> Task statement:
An answer that reproduces all the entries exactly is what is needed.

──────── Supplied data ────────

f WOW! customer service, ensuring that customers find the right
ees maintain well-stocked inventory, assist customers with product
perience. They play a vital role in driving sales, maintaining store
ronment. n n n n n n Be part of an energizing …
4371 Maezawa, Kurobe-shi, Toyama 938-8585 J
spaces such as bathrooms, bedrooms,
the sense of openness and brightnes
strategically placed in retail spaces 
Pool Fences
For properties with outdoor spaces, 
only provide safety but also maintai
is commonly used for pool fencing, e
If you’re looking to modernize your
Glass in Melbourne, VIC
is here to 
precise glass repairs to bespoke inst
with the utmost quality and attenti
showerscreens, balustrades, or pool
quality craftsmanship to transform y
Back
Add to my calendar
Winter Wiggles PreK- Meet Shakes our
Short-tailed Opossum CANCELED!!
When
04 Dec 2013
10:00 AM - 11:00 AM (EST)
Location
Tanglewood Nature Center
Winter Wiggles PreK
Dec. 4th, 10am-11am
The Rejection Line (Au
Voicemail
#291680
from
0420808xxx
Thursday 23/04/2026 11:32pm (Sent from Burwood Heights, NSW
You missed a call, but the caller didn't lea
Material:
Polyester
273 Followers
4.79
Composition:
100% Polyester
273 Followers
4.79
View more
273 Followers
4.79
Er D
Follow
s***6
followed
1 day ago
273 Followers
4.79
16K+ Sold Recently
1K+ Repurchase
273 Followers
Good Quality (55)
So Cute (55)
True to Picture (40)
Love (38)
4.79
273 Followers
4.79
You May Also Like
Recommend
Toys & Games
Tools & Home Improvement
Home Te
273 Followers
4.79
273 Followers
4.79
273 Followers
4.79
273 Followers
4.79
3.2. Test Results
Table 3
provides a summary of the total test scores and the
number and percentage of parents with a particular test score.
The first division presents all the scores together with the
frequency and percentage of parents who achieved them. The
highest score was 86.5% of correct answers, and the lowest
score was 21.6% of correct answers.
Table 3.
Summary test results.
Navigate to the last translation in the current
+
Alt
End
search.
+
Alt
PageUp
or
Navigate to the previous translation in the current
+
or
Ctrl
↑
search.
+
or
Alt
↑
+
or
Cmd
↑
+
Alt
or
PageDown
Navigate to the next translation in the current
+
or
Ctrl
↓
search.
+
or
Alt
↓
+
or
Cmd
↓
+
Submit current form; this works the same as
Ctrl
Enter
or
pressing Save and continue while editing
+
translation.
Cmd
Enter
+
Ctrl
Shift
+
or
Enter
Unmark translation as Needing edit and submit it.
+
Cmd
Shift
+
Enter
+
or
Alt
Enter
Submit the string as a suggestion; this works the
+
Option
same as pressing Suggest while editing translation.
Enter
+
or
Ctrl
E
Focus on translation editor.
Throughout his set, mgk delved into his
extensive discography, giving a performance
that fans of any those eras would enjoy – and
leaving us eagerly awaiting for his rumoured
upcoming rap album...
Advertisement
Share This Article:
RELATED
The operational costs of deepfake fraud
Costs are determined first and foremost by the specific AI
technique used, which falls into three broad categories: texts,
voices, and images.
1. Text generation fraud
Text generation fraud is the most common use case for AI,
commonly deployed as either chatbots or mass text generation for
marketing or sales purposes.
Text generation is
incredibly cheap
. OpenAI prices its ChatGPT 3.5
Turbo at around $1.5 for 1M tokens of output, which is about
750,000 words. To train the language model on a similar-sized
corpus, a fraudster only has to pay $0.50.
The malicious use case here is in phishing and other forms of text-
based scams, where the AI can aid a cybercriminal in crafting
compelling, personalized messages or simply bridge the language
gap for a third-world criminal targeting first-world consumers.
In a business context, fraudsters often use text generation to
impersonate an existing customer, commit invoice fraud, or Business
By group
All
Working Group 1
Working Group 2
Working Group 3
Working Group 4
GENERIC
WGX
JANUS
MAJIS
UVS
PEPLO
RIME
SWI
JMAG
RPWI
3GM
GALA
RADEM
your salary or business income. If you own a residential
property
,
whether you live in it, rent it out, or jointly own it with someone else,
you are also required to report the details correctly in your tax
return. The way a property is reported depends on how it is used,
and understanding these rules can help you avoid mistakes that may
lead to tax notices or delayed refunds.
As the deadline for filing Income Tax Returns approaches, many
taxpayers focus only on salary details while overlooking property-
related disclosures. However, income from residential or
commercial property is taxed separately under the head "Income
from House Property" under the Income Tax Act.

────────

> Answer for the task:
f WOW! customer service, ensuring that customers find the right
ees maintain well-stocked inventory, assist customers with product
perience. They play a vital role in driving sales, maintaining store
ronment. n n n n n n Be part of an energizing …
4371 Maezawa, Kurobe-shi, Toyama 938-8585 J
spaces such as bathrooms, bedrooms,
the sense of openness and brightnes
strategically placed in retail spaces 
Pool Fences
For properties with outdoor spaces, 
only provide safety but also maintai
is commonly used for pool fencing, e
If you’re looking to modernize your
Glass in Melbourne, VIC
is here to 
precise glass repairs to bespoke inst
with the utmost quality and attenti
showerscreens, balustrades, or pool
quality craftsmanship to transform y
Back
Add to my calendar
Winter Wiggles PreK- Meet Shakes our
Short-tailed Opossum CANCELED!!
When
04 Dec 2013
10:00 AM - 11:00 AM (EST)
Location
Tanglewood Nature Center
Winter Wiggles PreK
Dec. 4th, 10am-11am
The Rejection Line (Au
Voicemail
#291680
from
0420808xxx
Thursday 23/04/2026 11:32pm (Sent from Burwood Heights, NSW
You missed a call, but the caller didn't lea
Material:
Polyester
273 Followers
4.79
Composition:
100% Polyester
273 Followers
4.79
View more
273 Followers
4.79
Er D
Follow
s***6
followed
1 day ago
273 Followers
4.79
16K+ Sold Recently
1K+ Repurchase
273 Followers
Good Quality (55)
So Cute (55)
True to Picture (40)
Love (38)
4.79
273 Followers
4.79
You May Also Like
Recommend
Toys & Games
Tools & Home Improvement
Home Te
273 Followers
4.79
273 Followers
4.79
273 Followers
4.79
273 Followers
4.79
3.2. Test Results
Table 3
provides a summary of the total test scores and the
number and percentage of parents with a particular test score.
The first division presents all the scores together with the
frequency and percentage of parents who achieved them. The
highest score was 86.5% of correct answers, and the lowest
score was 21.6% of correct answers.
Table 3.
Summary test results.
Navigate to the last translation in the current
+
Alt
End
search.
+
Alt
PageUp
or
Navigate to the previous translation in the current
+
or
Ctrl
↑
search.
+
or
Alt
↑
+
or
Cmd
↑
+
Alt
or
PageDown
Navigate to the next translation in the current
+
or
Ctrl
↓
search.
+
or
Alt
↓
+
or
Cmd
↓
+
Submit current form; this works the same as
Ctrl
Enter
or
pressing Save and continue while editing
+
translation.
Cmd
Enter
+
Ctrl
Shift
+
or
Enter
Unmark translation as Needing edit and submit it.
+
Cmd
Shift
+
Enter
+
or
Alt
Enter
Submit the string as a suggestion; this works the
+
Option
same as pressing Suggest while editing translation.
Enter
+
or
Ctrl
E
Focus on translation editor.
Throughout his set, mgk delved into his
extensive discography, giving a performance
that fans of any those eras would enjoy – and
leaving us eagerly awaiting for his rumoured
upcoming rap album...
Advertisement
Share This Article:
RELATED
The operational costs of deepfake fraud
Costs are determined first and foremost by the specific AI
technique used, which falls into three broad categories: texts,
voices, and images.
1. Text generation fraud
Text generation fraud is the most common use case for AI,
commonly deployed as either chatbots or mass text generation for
marketing or sales purposes.
Text generation is
incredibly cheap
. OpenAI prices its ChatGPT 3.5
Turbo at around $1.5 for 1M tokens of output, which is about
750,000 words. To train the language model on a similar-sized
corpus, a fraudster only has to pay $0.50.
The malicious use case here is in phishing and other forms of text-
based scams, where the AI can aid a cybercriminal in crafting
compelling, personalized messages or simply bridge the language
gap for a third-world criminal targeting first-world consumers.
In a business context, fraudsters often use text generation to
impersonate an existing customer, commit invoice fraud, or Business
By group
All
Working Group 1
Working Group 2
Working Group 3
Working Group 4
GENERIC
WGX
JANUS
MAJIS
UVS
PEPLO
RIME
SWI
JMAG
RPWI
3GM
GALA
RADEM
your salary or business income. If you own a residential
property
,
whether you live in it, rent it out, or jointly own it with someone else,
you are also required to report the details correctly in your tax
return. The way a property is reported depends on how it is used,
and understanding these rules can help you avoid mistakes that may
lead to tax notices or delayed refunds.
As the deadline for filing Income Tax Returns approaches, many
taxpayers focus only on salary details while overlooking property-
related disclosures. However, income from residential or
commercial property is taxed separately under the head "Income
from House Property" under the Income Tax Act.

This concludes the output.